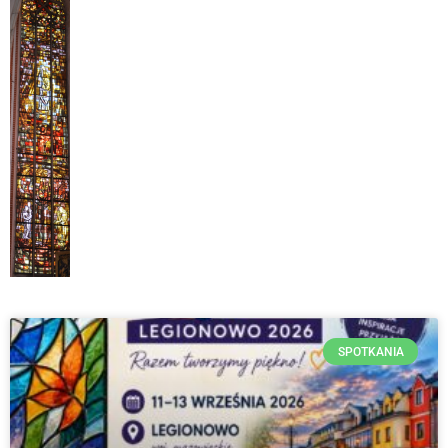
SPOTKANIA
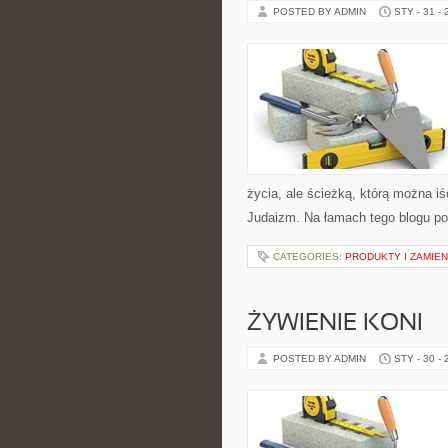
POSTED BY ADMIN
STY - 31 -
życia, ale ścieżką, którą można iś
Judaizm. Na łamach tego blogu p
CATEGORIES:
PRODUKTY I ZAMIEN
ŻYWIENIE KONI
POSTED BY ADMIN
STY - 30 -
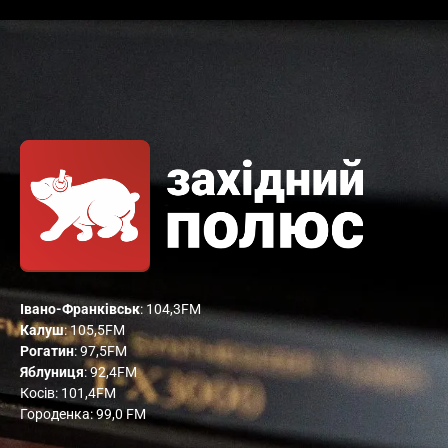
Івано-Франківськ
: 104,3FM
Калуш
: 105,5FM
Рогатин
: 97,5FM
Яблуниця
: 92,4FM
Косів: 101,4FM
Городенка: 99,0 FM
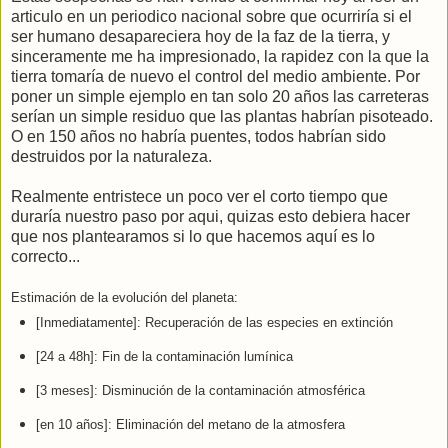
articulo en un periodico nacional sobre que ocurriría si el
ser humano desapareciera hoy de la faz de la tierra, y
sinceramente me ha impresionado, la rapidez con la que la
tierra tomaría de nuevo el control del medio ambiente. Por
poner un simple ejemplo en tan solo 20 años las carreteras
serían un simple residuo que las plantas habrían pisoteado.
O en 150 años no habría puentes, todos habrían sido
destruidos por la naturaleza.
Realmente entristece un poco ver el corto tiempo que
duraría nuestro paso por aqui, quizas esto debiera hacer
que nos plantearamos si lo que hacemos aquí es lo
correcto...
Estimación de la evolución del planeta:
[Inmediatamente]: Recuperación de las especies en extinción
[24 a 48h]: Fin de la contaminación lumínica
[3 meses]: Disminución de la contaminación atmosférica
[en 10 años]: Eliminación del metano de la atmosfera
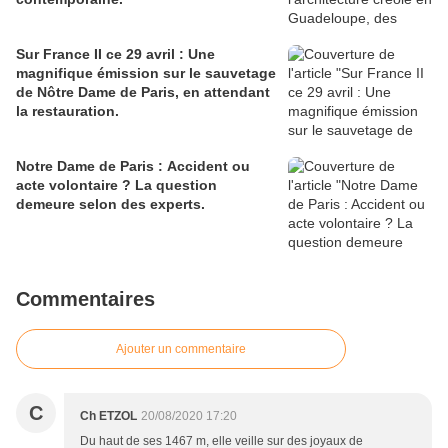
Sur France II ce 29 avril : Une
magnifique émission sur le sauvetage
de Nôtre Dame de Paris, en attendant
la restauration.
Notre Dame de Paris : Accident ou
acte volontaire ? La question
demeure selon des experts.
Commentaires
Ajouter un commentaire
C
Ch ETZOL
20/08/2020 17:20
Du haut de ses 1467 m, elle veille sur des joyaux de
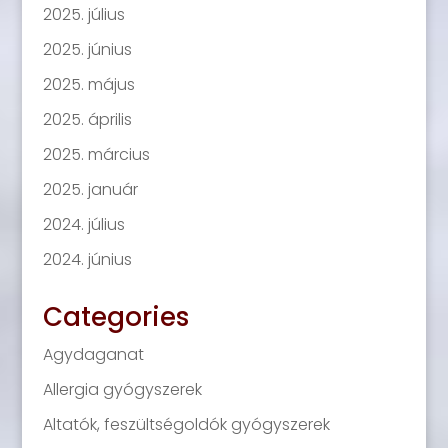
2025. július
2025. június
2025. május
2025. április
2025. március
2025. január
2024. július
2024. június
Categories
Agydaganat
Allergia gyógyszerek
Altatók, feszültségoldók gyógyszerek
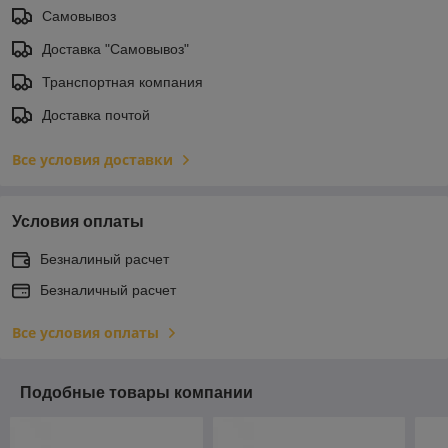
Самовывоз
Доставка "Самовывоз"
Транспортная компания
Доставка почтой
Все условия доставки
Условия оплаты
Безналиный расчет
Безналичный расчет
Все условия оплаты
Подобные товары компании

_Directions for this task:_
Scan the data above, please, and give the number of lines where the word "años" occurs, with no further text.

_Output below:_
3